The ORM expects a return value from a statement execution - when it emits 
INSERT, it assumes the INSERT has taken place.    It needs to see the value of 
newly inserted primary key identifiers, which come from cursor.lastrowid, 
RETURNING, or similar.   When UPDATE or DELETE, it needs to know how many rows 
were matched.     How exactly would this still-very-vaguely-described library 
choose to augment the ORM's behavior in such a fundamental way, without 
modifying the ORM itself ?   How can the ORM do its job if its given a 
connection handle that acts in an effectively broken way ?   Would an 
end-user's call to add() + commit() still result in an INSERT of the data ?   
or if not, how is that useful ?

If you're building some kind of transparent sharding system that for some 
reason needs to have some statements effectively do nothing, or something that 
doesn't at all resemble what the user is requesting (not really sure what that 
would accomplish),  this seems like you'd want to wrap the DBAPI connection 
itself and modify its behavior at the cursor level, so that from an outsider's 
perspective, it sees a DBAPI connection, a cursor, and the expected state when 
an INSERT, UPDATE or DELETE occurs - with whatever magic you're building 
ensuring that a reasonable state remains on the cursor and connection.   
SQLAlchemy, and especially the ORM, unfortunately requires that the DBAPI 
connection and cursor acts like such - when a statement is emitted, it expects 
a sensible result, or an exception.  "None" is not an option.

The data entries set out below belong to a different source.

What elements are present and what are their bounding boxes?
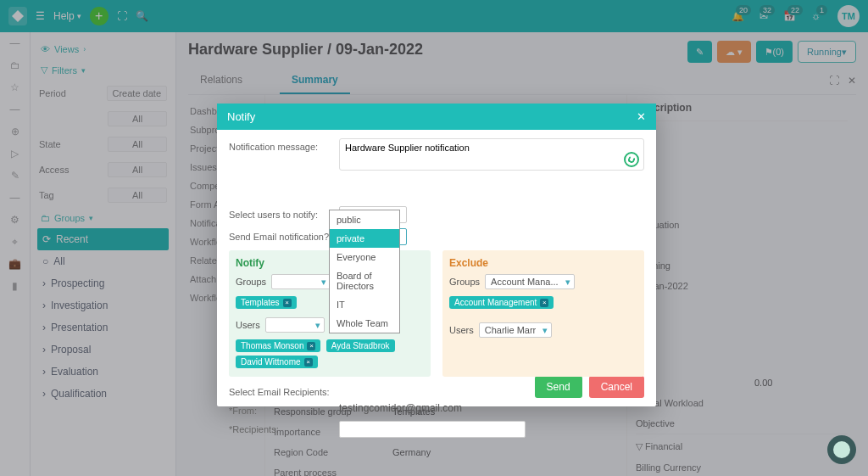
exclude-group-chip[interactable]: Account Management× (449, 296, 554, 309)
chat-face-icon (833, 441, 850, 458)
opt-private[interactable]: private (330, 229, 399, 248)
notify-user-chip-2[interactable]: David Wittnome× (236, 356, 318, 368)
email-q-label: Send Email notification? (229, 228, 339, 242)
notify-groups-label: Groups (236, 277, 266, 287)
modal-close-icon[interactable]: ✕ (637, 110, 646, 123)
exclude-groups-dd[interactable]: Account Mana... (485, 274, 575, 289)
notify-groups-dd[interactable] (271, 274, 331, 289)
exclude-users-label: Users (449, 325, 474, 335)
grammarly-icon[interactable] (624, 152, 639, 167)
from-label: *From: (229, 402, 339, 416)
exclude-users-dd[interactable]: Charlie Marr (479, 322, 553, 338)
rcpt-input[interactable] (339, 421, 526, 438)
opt-it[interactable]: IT (330, 295, 399, 314)
notify-user-chip-0[interactable]: Thomas Monson× (236, 339, 320, 352)
exclude-panel: Exclude Groups Account Mana... Account M… (442, 250, 644, 377)
notify-modal: Notify ✕ Notification message: Select us… (217, 104, 656, 406)
modal-header: Notify ✕ (217, 104, 656, 130)
rcpt-label: *Recipients: (229, 421, 339, 434)
exclude-groups-label: Groups (449, 277, 480, 287)
opt-public[interactable]: public (330, 210, 399, 229)
notify-group-chip[interactable]: Templates× (236, 296, 297, 309)
opt-whole[interactable]: Whole Team (330, 314, 399, 333)
chat-fab[interactable] (827, 435, 856, 464)
msg-textarea[interactable] (339, 138, 644, 171)
opt-board[interactable]: Board of Directors (330, 266, 399, 295)
notify-users-dd[interactable] (265, 317, 325, 333)
users-dropdown-popup: public private Everyone Board of Directo… (329, 210, 400, 333)
exclude-heading: Exclude (449, 257, 637, 269)
notify-users-label: Users (236, 320, 260, 330)
modal-title: Notify (227, 110, 255, 123)
notify-user-chip-1[interactable]: Ayda Stradbrok (326, 339, 395, 352)
from-dropdown[interactable]: testingcomidor@gmail.com (339, 402, 458, 414)
msg-label: Notification message: (229, 138, 339, 152)
recipients-label: Select Email Recipients: (229, 384, 339, 397)
opt-everyone[interactable]: Everyone (330, 248, 399, 266)
select-users-label: Select users to notify: (229, 206, 339, 220)
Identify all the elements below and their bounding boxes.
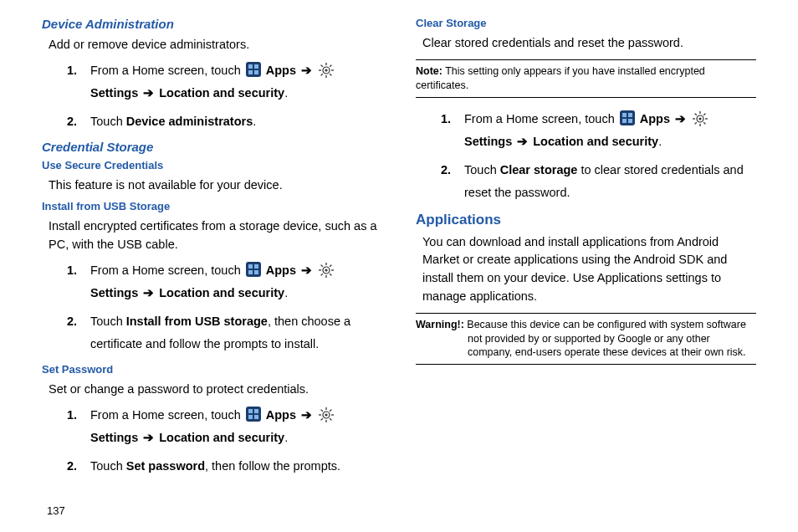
bold-term: Clear storage xyxy=(500,163,578,176)
paragraph: Install encrypted certificates from a st… xyxy=(49,217,382,254)
settings-icon xyxy=(319,407,334,422)
page-number: 137 xyxy=(47,504,65,517)
arrow-icon: ➔ xyxy=(141,286,156,299)
step-suffix: , then follow the prompts. xyxy=(205,459,340,473)
apps-icon xyxy=(246,62,261,77)
step-text: Touch xyxy=(90,115,126,128)
warning-label: Warning!: xyxy=(416,319,464,330)
apps-label: Apps xyxy=(266,408,296,422)
paragraph: You can download and install application… xyxy=(422,233,756,306)
note-text: This setting only appears if you have in… xyxy=(416,65,705,91)
heading-applications: Applications xyxy=(416,212,756,228)
step-text: Touch xyxy=(90,459,126,473)
apps-label: Apps xyxy=(640,112,670,125)
arrow-icon: ➔ xyxy=(141,431,156,444)
step-item: Touch Device administrators. xyxy=(67,110,382,134)
paragraph: Clear stored credentials and reset the p… xyxy=(422,34,756,53)
location-security-label: Location and security xyxy=(159,286,284,299)
step-item: From a Home screen, touch Apps ➔ Setting… xyxy=(67,404,382,450)
steps-list: From a Home screen, touch Apps ➔ Setting… xyxy=(67,404,382,478)
step-item: Touch Clear storage to clear stored cred… xyxy=(441,159,756,205)
arrow-icon: ➔ xyxy=(299,408,314,422)
left-column: Device Administration Add or remove devi… xyxy=(42,17,382,484)
warning-box: Warning!: Because this device can be con… xyxy=(416,313,756,366)
arrow-icon: ➔ xyxy=(299,263,314,277)
subheading-install-usb: Install from USB Storage xyxy=(42,200,382,212)
arrow-icon: ➔ xyxy=(141,86,156,100)
heading-credential-storage: Credential Storage xyxy=(42,140,382,154)
location-security-label: Location and security xyxy=(159,86,284,100)
step-item: From a Home screen, touch Apps ➔ Setting… xyxy=(67,59,382,105)
step-text: From a Home screen, touch xyxy=(90,64,244,77)
step-text: Touch xyxy=(90,315,126,328)
apps-icon xyxy=(246,407,261,422)
location-security-label: Location and security xyxy=(533,135,658,148)
apps-label: Apps xyxy=(266,64,296,77)
right-column: Clear Storage Clear stored credentials a… xyxy=(416,17,756,484)
arrow-icon: ➔ xyxy=(515,135,529,148)
paragraph: Set or change a password to protect cred… xyxy=(49,381,382,399)
arrow-icon: ➔ xyxy=(299,64,314,77)
warning-text: Because this device can be configured wi… xyxy=(464,319,746,359)
subheading-set-password: Set Password xyxy=(42,363,382,376)
steps-list: From a Home screen, touch Apps ➔ Setting… xyxy=(441,108,756,205)
subheading-clear-storage: Clear Storage xyxy=(416,17,756,29)
steps-list: From a Home screen, touch Apps ➔ Setting… xyxy=(67,59,382,134)
step-text: From a Home screen, touch xyxy=(90,263,244,277)
settings-label: Settings xyxy=(464,135,512,148)
step-item: From a Home screen, touch Apps ➔ Setting… xyxy=(441,108,756,154)
settings-icon xyxy=(319,63,334,78)
step-item: Touch Install from USB storage, then cho… xyxy=(67,310,382,356)
subheading-secure-creds: Use Secure Credentials xyxy=(42,159,382,171)
settings-icon xyxy=(693,111,708,126)
location-security-label: Location and security xyxy=(159,431,284,444)
note-label: Note: xyxy=(416,65,442,77)
settings-icon xyxy=(319,263,334,278)
step-item: From a Home screen, touch Apps ➔ Setting… xyxy=(67,259,382,305)
bold-term: Device administrators xyxy=(126,115,253,128)
arrow-icon: ➔ xyxy=(673,112,688,125)
heading-device-admin: Device Administration xyxy=(42,17,382,31)
step-text: From a Home screen, touch xyxy=(90,408,244,422)
steps-list: From a Home screen, touch Apps ➔ Setting… xyxy=(67,259,382,356)
settings-label: Settings xyxy=(90,86,138,100)
step-text: From a Home screen, touch xyxy=(464,112,618,125)
settings-label: Settings xyxy=(90,286,138,299)
bold-term: Install from USB storage xyxy=(126,315,268,328)
apps-icon xyxy=(620,110,635,125)
apps-icon xyxy=(246,262,261,277)
note-box: Note: This setting only appears if you h… xyxy=(416,59,756,98)
paragraph: Add or remove device administrators. xyxy=(49,36,382,54)
bold-term: Set password xyxy=(126,459,205,473)
step-text: Touch xyxy=(464,163,500,176)
settings-label: Settings xyxy=(90,431,138,444)
step-item: Touch Set password, then follow the prom… xyxy=(67,455,382,478)
paragraph: This feature is not available for your d… xyxy=(49,176,382,195)
apps-label: Apps xyxy=(266,263,296,277)
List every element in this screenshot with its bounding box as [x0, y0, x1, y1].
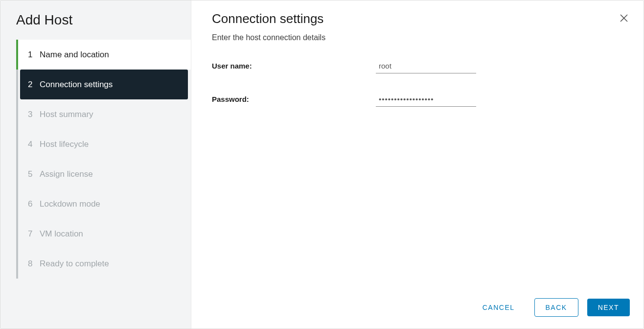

Such sharding/replication systems are extremely difficult to build.    For this 
reason such transparent systems are usually implemented either on the database 
backend itself using replication, specialized database proxies, or are 
implemented in the application scope - such as using different Session objects 
for the "master" and "slave" databases, for example.




On May 3, 2011, at 1:02 PM, bool wrote:

> No. My use case should work irrespective of whether user chooses to
> use SQL Expression or ORM. So a simple function that receives a
> statement and does what is needed will not work for me.